The Financial Services Compensation Scheme (FSCS) is expecting a third consecutive year with no additional levy for advisers operating in the protection and health insurance sectors.
Those working in the mortgage broker market will also see no levy for the coming financial year.
In its latest update the regulator confirmed there would be no levy for the General Insurance Distribution Class, which includes advisers in the health and protection sectors, in the current 2024-25 financial year and it did not expect one for 2025-26 either.
This follows its similar announcement a year ago.
For 2024-25 only £500,000 is expected to be paid out in compensation for the class with around £800,000 in management expenses, leaving a surplus of approximately £4.8m to be carried forward.
“We currently expect no levy to be required for the General Insurance Distribution class in 2025-26,” the FSCS said.
“This is mainly because we are not anticipating any new firm failures within this class and we continue to see a decrease in payment protection insurance (PPI) claims.
“The expected 2024-25 class surplus of £5m will be carried forward to 2025-26 to cover the costs forecast for this class next year,” it added.
Mortgage brokers benefit
Likewise mortgage brokers in the Home Finance Intermediation class are likely to see no levy from the FSCS for another year.
There has been an increased number of claims received this year taking compensation to £500,000 but there should still be a surplus of approaching £1m to cover the coming year.
“No new firm failures are currently expected for 2025-26,” the FSCS said.
“However, we do anticipate that there will be around £300,000 in compensation payments for firm failures from previous financial years.
“Given the anticipated £1m surplus from 2024-25, this should cover forecasted costs for 2025-26 and so the Home Finance Intermediation class is currently not expected to pay an annual levy in 2025/26,” it added.
Tenet collapse
As part of its update the FSCS noted it was still working on the collapse of TenetConnect Ltd and TenetConnect Services Ltd which went into administration on 5 June 2024.
As a result it has not yet assessed if any compensation or other costs will be applicable for the industry to cover.
“We are currently investigating these firms to see if FSCS protection applies and if any compensation may be due,” the regulator said.
“Since administration, we’ve been working closely with the joint administrators to secure and organise data from Tenet.
“As this conclusion has not yet been reached, compensation costs for these firms have not been included in our latest forecasts and an update will be provided in our May 2025 Outlook.”
Life adviser levy doubles
Advisers also operating in the Life Distribution & Investment Intermediation (LDII) class face a near-doubling of their FSCS levy from £65.5m to £123.6m.
This is as the compensation paid is expected to remain similar to this year but the starting surplus of £114.5m has almost all been paid out.
“Compensation costs for this class are estimated to be £152m in 2025-26, which is £9m lower than 2024-25,” the FSCS said.
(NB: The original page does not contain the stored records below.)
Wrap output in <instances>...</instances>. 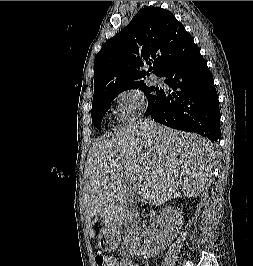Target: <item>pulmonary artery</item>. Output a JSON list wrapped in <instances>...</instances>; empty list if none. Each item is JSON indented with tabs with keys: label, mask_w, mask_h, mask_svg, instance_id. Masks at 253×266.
Wrapping results in <instances>:
<instances>
[{
	"label": "pulmonary artery",
	"mask_w": 253,
	"mask_h": 266,
	"mask_svg": "<svg viewBox=\"0 0 253 266\" xmlns=\"http://www.w3.org/2000/svg\"><path fill=\"white\" fill-rule=\"evenodd\" d=\"M154 82L160 84L161 83V79L158 78V77H154Z\"/></svg>",
	"instance_id": "1"
}]
</instances>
“This is mainly driven by a decrease in new SIPP advice claims as a result of fewer SIPP advice firm failures and the majority of WealthTek LLP’s Special Administration Regime payments having been paid in the 2024-25 financial year.
“This is partially offset by an increase in decisions related to general investment claims forecast for 2025/26.
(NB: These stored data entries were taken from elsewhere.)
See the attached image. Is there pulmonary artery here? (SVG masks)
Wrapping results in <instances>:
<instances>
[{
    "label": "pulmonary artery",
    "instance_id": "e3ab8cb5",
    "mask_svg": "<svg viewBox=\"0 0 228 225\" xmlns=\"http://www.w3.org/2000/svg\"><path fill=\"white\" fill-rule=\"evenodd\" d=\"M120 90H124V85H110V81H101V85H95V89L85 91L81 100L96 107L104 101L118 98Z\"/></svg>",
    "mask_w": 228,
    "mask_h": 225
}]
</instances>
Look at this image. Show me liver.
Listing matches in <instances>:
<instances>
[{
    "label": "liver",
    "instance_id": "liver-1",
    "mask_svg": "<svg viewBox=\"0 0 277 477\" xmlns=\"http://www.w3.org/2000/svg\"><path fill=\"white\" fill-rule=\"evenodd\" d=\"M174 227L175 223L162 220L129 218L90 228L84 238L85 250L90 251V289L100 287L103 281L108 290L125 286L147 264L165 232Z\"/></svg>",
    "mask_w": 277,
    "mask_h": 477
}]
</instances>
“While the compensation costs remain broadly similar, the indicative levy for this class is currently £124m for 2025-26, an increase of £58m compared to 2024/25.
“This is mainly because the opening balance for 2025/26 at £14m is expected to be significantly lower than 2024/25 at £115m. This class is also expected to receive £46m in provider contributions,” the FSCS added.
Higher levy, compensation stable
Overall, the FSCS is expecting to pay £367m in compensation in 2025-26, similar to the £372m forecast for 2024-25.
However, the levy is forecast to be higher than this year at £394m as it expects lower surpluses to be taken forward, with most of the reasoning pinned to investment providers and advisers.
In total surplus balances have been reduced by £171m.
The key drivers behind the levy forecast for the next financial year include:
- A small reduction of compensation costs in 2024-25 to the LDII and General Insurance Provision classes, but significantly lower opening balances.
- A lower opening balance in the Investment Provision class, as well as increased compensation costs in relation to self-invested personal pension (SIPP) operator claims.
- An increase in claims decisions following the introduction of a new operating model in 2024-25, which will be fully embedded in the 2025-26 financial year.
Claims decisions up 18%
FSCS interim chief executive Martyn Beauchamp said the claims handling approach was improving performance and that claims complexity was increasing.
“During the first half of this financial year, we’ve increased claims decisions by 18% year-on-year and maintained our high customer satisfaction and quality scores,” Beauchamp said.
“Over two-thirds of our advice claims are now considered highly complex, doubling from one third a few years ago.
“Claims increasingly require more specialist resource, deeper investigation and more time to complete, with data-gathering challenges a key driver of claim timescales.
“We’re continually working hard to identify areas where we can optimise the time taken to complete a claim without significantly increasing costs,” he added.